Before I say anything else, I’m putting it out there that anyone who takes it upon themselves to perform a spontaneous act of kindness and get me either an Iphone 4 (or above) or an SLR camera will be rewarded with all the unquantifiable karma I can carry back from the duty-free in Delhi.

Yes it has been ages, but I can’t face plodding through an apology – there just aren’t enough hours in a day, and that’s the fault of whoever made days up, not mine. But hey, here I am, back with the keyboard and a blank screen in front of me. I’m gonna fill it up with pictures.

I’ve taken a lot of pics on my Iphone’s rapidly deteriorating camera – like 600 pics since the event at the start of the month. A heck of a lot has happened since then: I got a nice 50% raise, I decided to spend another month in India, Liv and I began Hindi lessons, we had an awesome Diwali party at our friend Sanjay’s house, I got roaring drunk on a small number of exquisite occasions, and I’ve returned to my healthy streak after a post-event slump. The pictures:

Jodhpur RIFF Festival

Mehrangarh Fort, fully lit up for Jodhpur RIFF Festival-

One of the gigs in the fort, set in one of the biggest ancient courtyards-

Raving with royalty, in another haveli (courtyard) in the fort-

A DJ from the Netherlands, totally out of place, but I wouldn’t have wanted him anywhere else-

Dawn at Jaswant Thada, calm after the storm-

Scottish folk singers welcome the sunrise over Jodhpur-

It was the last gig of the RIFF, and an amazing way to see off the festival for those who’d made it for the 5:30am start-

The location of the sunrise gig next to Jaswant Thada, taken as I head off further up the cliff for a run-

Further up the cliff-

And further-

The Event, Early November

Winner of the ‘best dress of the event award’ as decided by me, watching the very impressive Bollywood performances.

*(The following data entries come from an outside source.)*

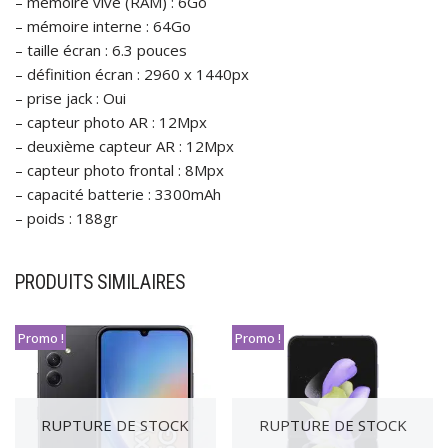
– mémoire vive (RAM) : 6Go
– mémoire interne : 64Go
– taille écran : 6.3 pouces
– définition écran : 2960 x 1440px
– prise jack : Oui
– capteur photo AR : 12Mpx
– deuxième capteur AR : 12Mpx
– capteur photo frontal : 8Mpx
– capacité batterie : 3300mAh
– poids : 188gr
PRODUITS SIMILAIRES
Promo !
Promo !
RUPTURE DE STOCK
RUPTURE DE STOCK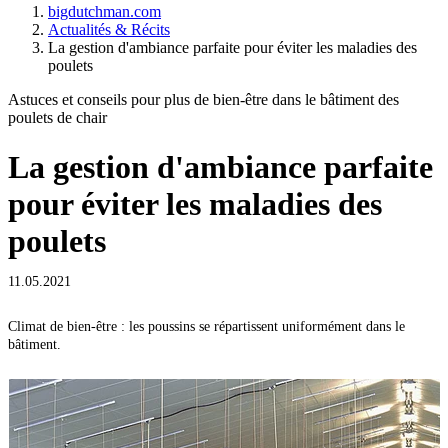
bigdutchman.com
Actualités & Récits
La gestion d'ambiance parfaite pour éviter les maladies des
poulets
Astuces et conseils pour plus de bien-être dans le bâtiment des
poulets de chair
La gestion d'ambiance parfaite
pour éviter les maladies des
poulets
11.05.2021
Climat de bien-être : les poussins se répartissent uniformément dans le
bâtiment.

Calm before the storm: Manoj taking a chance to relax and pretend he’s at Hanwant Mahal to party, a few minutes before 120 drunken revellers arrive.

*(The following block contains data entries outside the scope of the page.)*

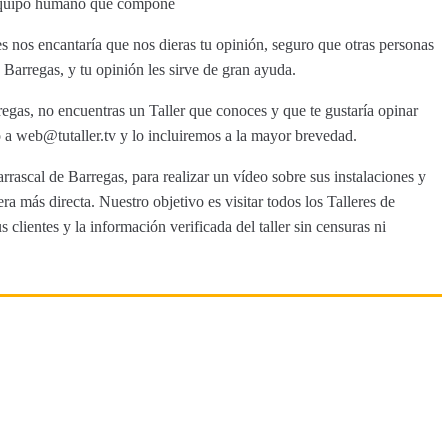
su equipo humano que compone
s nos encantaría que nos dieras tu opinión, seguro que otras personas
 Barregas, y tu opinión les sirve de gran ayuda.
regas, no encuentras un Taller que conoces y que te gustaría opinar
a web@tutaller.tv y lo incluiremos a la mayor brevedad.
rrascal de Barregas, para realizar un vídeo sobre sus instalaciones y
a más directa. Nuestro objetivo es visitar todos los Talleres de
clientes y la información verificada del taller sin censuras ni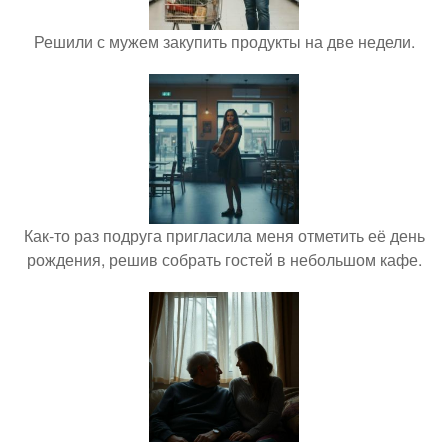
Решили с мужем закупить продукты на две недели.
Как-то раз подруга пригласила меня отметить её день
рождения, решив собрать гостей в небольшом кафе.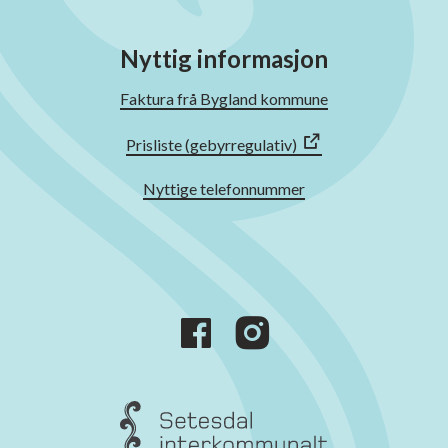
Nyttig informasjon
Faktura frå Bygland kommune
Prisliste (gebyrregulativ)
Nyttige telefonnummer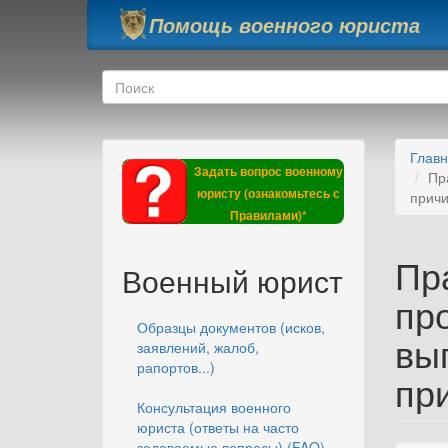
Перейти к основному содержанию
Помощь военного юриста
Форма поиска
Поиск
Глав
Задать вопрос военному
Пр
юристу (ознакомьтесь с
причи
Правилами)*
Пр
Военный юрист
про
Образцы документов (исков,
вы
заявлений, жалоб,
рапортов...)
пр
Консультация военного
юриста (ответы на часто
задаваемые вопросы) (FAQ)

Some Marwari dancers within the cloisters of the fort- just some of many, many performers the guests got to watch as they made their way as a procession to the fort’s ramparts for pre-dinner cocktails.

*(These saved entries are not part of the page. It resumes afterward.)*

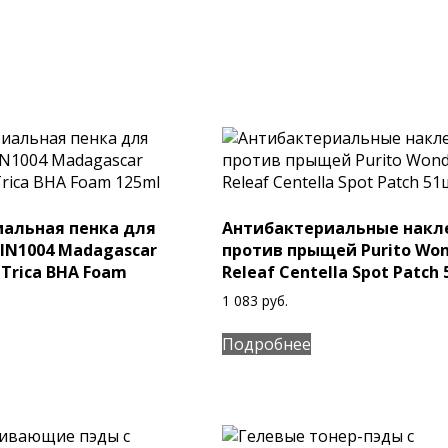
альная пенка для
Антибактериальные накл
IN1004 Madagascar
против прыщей Purito Wo
-Trica BHA Foam
Releaf Centella Spot Patch
1 083
руб.
Подробнее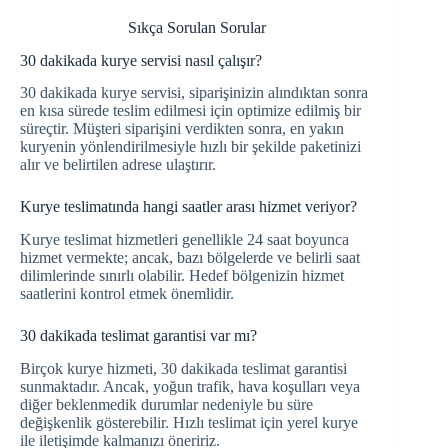
Sıkça Sorulan Sorular
30 dakikada kurye servisi nasıl çalışır?
30 dakikada kurye servisi, siparişinizin alındıktan sonra
en kısa sürede teslim edilmesi için optimize edilmiş bir
süreçtir. Müşteri siparişini verdikten sonra, en yakın
kuryenin yönlendirilmesiyle hızlı bir şekilde paketinizi
alır ve belirtilen adrese ulaştırır.
Kurye teslimatında hangi saatler arası hizmet veriyor?
Kurye teslimat hizmetleri genellikle 24 saat boyunca
hizmet vermekte; ancak, bazı bölgelerde ve belirli saat
dilimlerinde sınırlı olabilir. Hedef bölgenizin hizmet
saatlerini kontrol etmek önemlidir.
30 dakikada teslimat garantisi var mı?
Birçok kurye hizmeti, 30 dakikada teslimat garantisi
sunmaktadır. Ancak, yoğun trafik, hava koşulları veya
diğer beklenmedik durumlar nedeniyle bu süre
değişkenlik gösterebilir. Hızlı teslimat için yerel kurye
ile iletişimde kalmanızı öneririz.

Liv deserves some serious credit for these designs of the birthday boy (I’m pretty sure it’s glaringly unprofessional to name him) in Rajasthani dress. She drew up a load of cartoons, and a man worked through the night to recreate them in rice on the floor of RAAS.

Trying not to go into meltdown in the infamous Maharani Warehouse (Star Wars connoisseurs – compare to Watto’s junk shop on Tatooine) as the colour theme is changed the day before the event.

Diwali

My first (and so far only) experience wearing the Kurta Pyjama. I’m here with Amit, who is a superlative dude. Think The Big Lebowski meets Ferris Bueller’s Day Off, bundled into a person.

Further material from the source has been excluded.